Data for review:

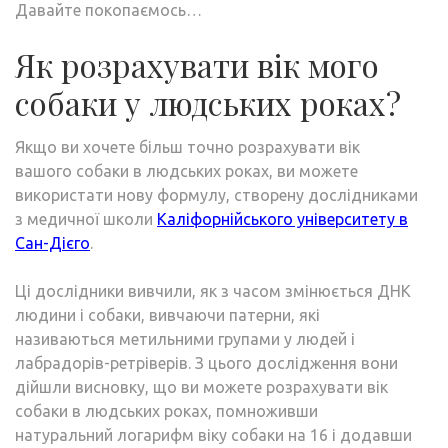
Давайте покопаємось…
Як розрахувати вік мого
собаки у людських роках?
Якщо ви хочете більш точно розрахувати вік
вашого собаки в людських роках, ви можете
використати нову формулу, створену дослідниками
з медичної школи
Каліфорнійського університету в
Сан-Дієго
.
Ці дослідники вивчили, як з часом змінюється ДНК
людини і собаки, вивчаючи патерни, які
називаються метильними групами у людей і
лабрадорів-ретріверів. З цього дослідження вони
дійшли висновку, що ви можете розрахувати вік
собаки в людських роках, помноживши
натуральний логарифм віку собаки на 16 і додавши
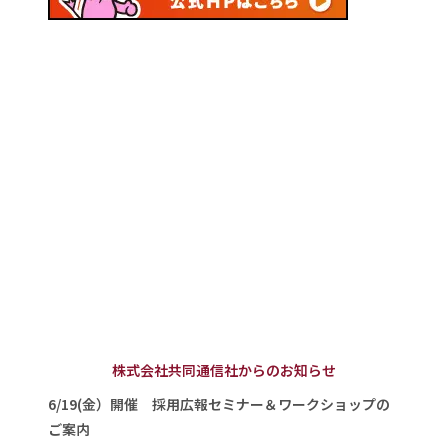
株式会社共同通信社からのお知らせ
6/19(金）開催 採用広報セミナー＆ワークショップの
ご案内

What to do:
Reproduce the data above verbatim, minus any images.

Response:
Давайте покопаємось…
Як розрахувати вік мого
собаки у людських роках?
Якщо ви хочете більш точно розрахувати вік
вашого собаки в людських роках, ви можете
використати нову формулу, створену дослідниками
з медичної школи
Каліфорнійського університету в
Сан-Дієго
.
Ці дослідники вивчили, як з часом змінюється ДНК
людини і собаки, вивчаючи патерни, які
називаються метильними групами у людей і
лабрадорів-ретріверів. З цього дослідження вони
дійшли висновку, що ви можете розрахувати вік
собаки в людських роках, помноживши
натуральний логарифм віку собаки на 16 і додавши
株式会社共同通信社からのお知らせ
6/19(金）開催 採用広報セミナー＆ワークショップの
ご案内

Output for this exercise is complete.